Procedures for Noting and Reporting an incident of Bullying Behaviour
- All incidents of bullying will be investigated and dealt with by the teachers.
- Serious cases of bullying behaviour by pupils are referred immediately to the principal.
- Parents of victims and bullies will be informed earlier rather than later of incidents.
- It is made clear to pupils that when they report incidents of bullying they are not telling tales but are behaving responsibly. It is important to counteract a culture which may associate “telling” with “informing”.
- Encouraging a child to hit back is mistaken because it does not address the reasons for the bullying behaviour and it could also result in a child being seriously hurt if the bully is more adept at fighting.
Procedures for Investigating and Dealing with Bullying
- When investigating incidents of bullying behaviour, it is necessary to seek answers to questions of what, where, when, who and why?
- If pupils are found to have been involved in bullying behaviour, it will be made clear to them that they are in breach of the Code of Behaviour, and sanctions will be applied.

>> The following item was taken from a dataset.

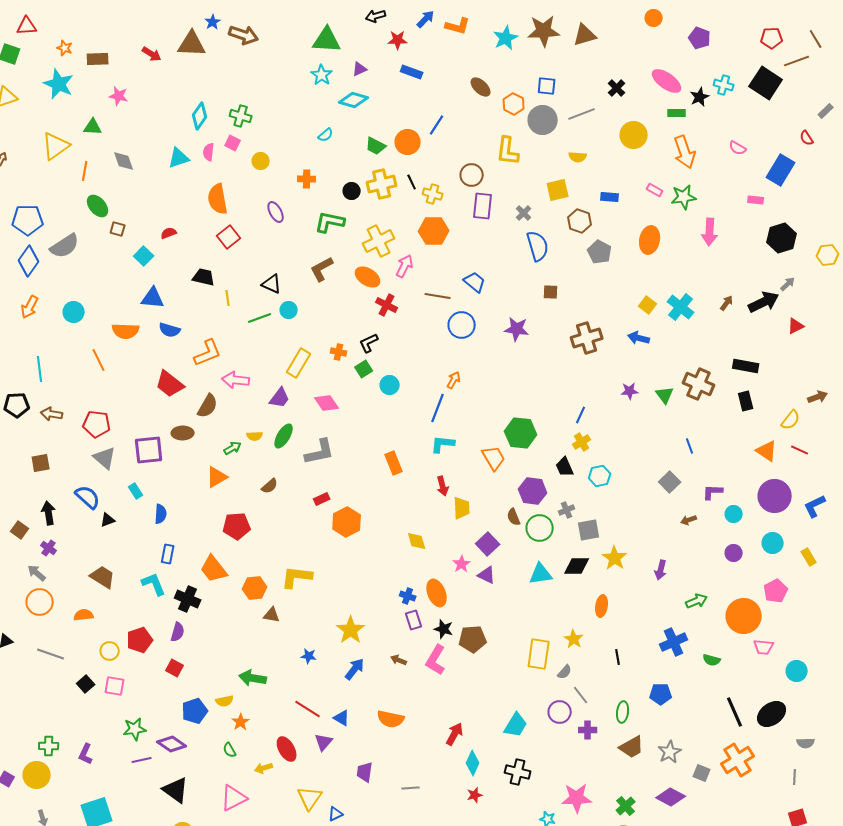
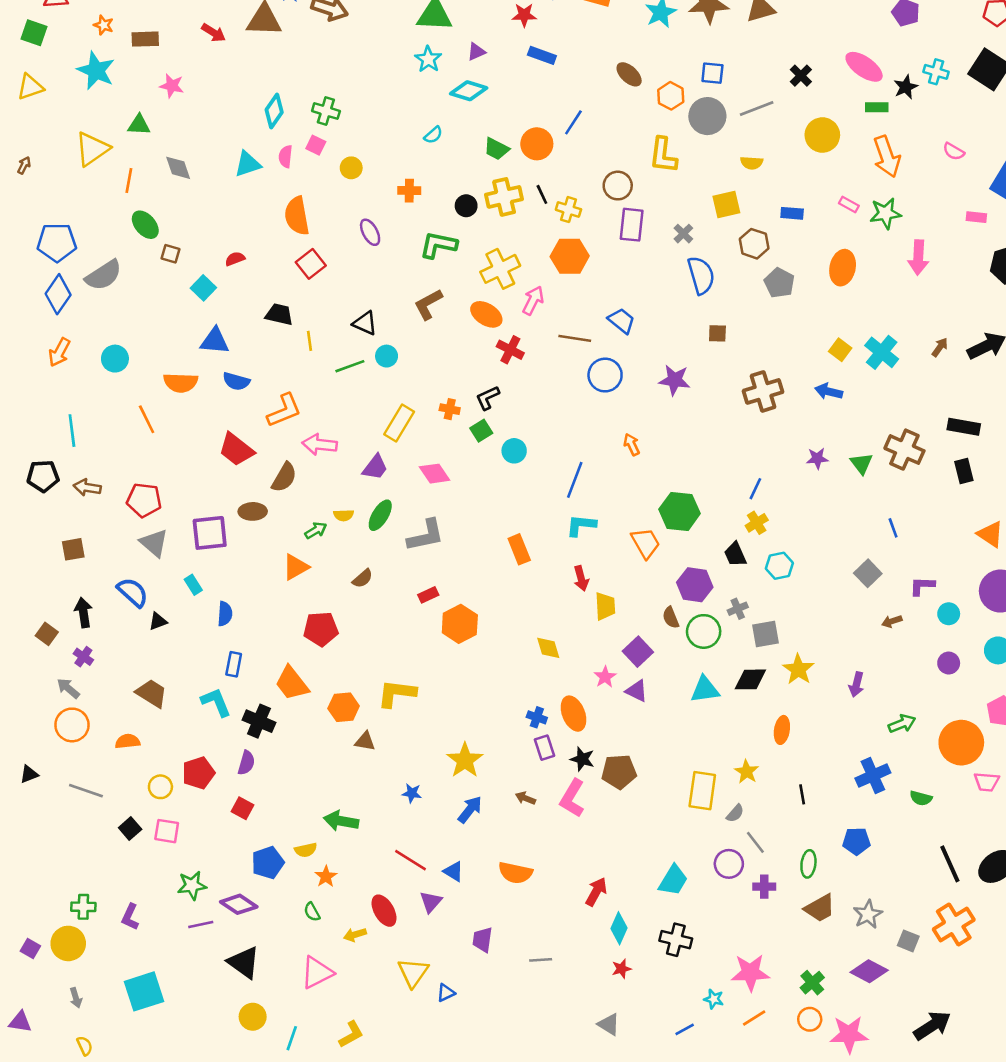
orange arrow: (454, 380) -> (632, 444), moved, turned -54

Work with Victims and Bullies
- Low self-esteem is an attribute which victims and bullies share. It is necessary therefore to avail of opportunities to increase feelings of self-worth among victims and bullies. Victims may need counselling to participate in activities designed to raise their self-esteem and bullies may need counselling to help them learn other ways of meeting their needs without violating the rights of others.
- Pupils who observe incidents of bullying behaviour should be encouraged to discuss them with their teachers.
- Bullying is a societal problem and a whole community approach is needed to combat bullying behaviour. The school as a community is made up of management, teachers, non-teaching staff, pupils and parents, and the promotion of home/school/community links is a vital element in the countering of bullying behaviour.
- The school’s anti-bullying code is discussed regularly in each class and explained to the children.
Anti-Bullying Code in St Colmcille’s BNS
- Every pupil has the right to enjoy his time in St Colmcille’s Boys’ National School, free from bullying, both in school and on his journey to and from school.
- Our school will not tolerate any unkind actions or remarks, even if these were not meant to hurt.
- Pupils should support each other by reporting all instances of bullying.
- Bullying is regarded as a very serious matter; no child has a right to strike another, even in “self-defence”.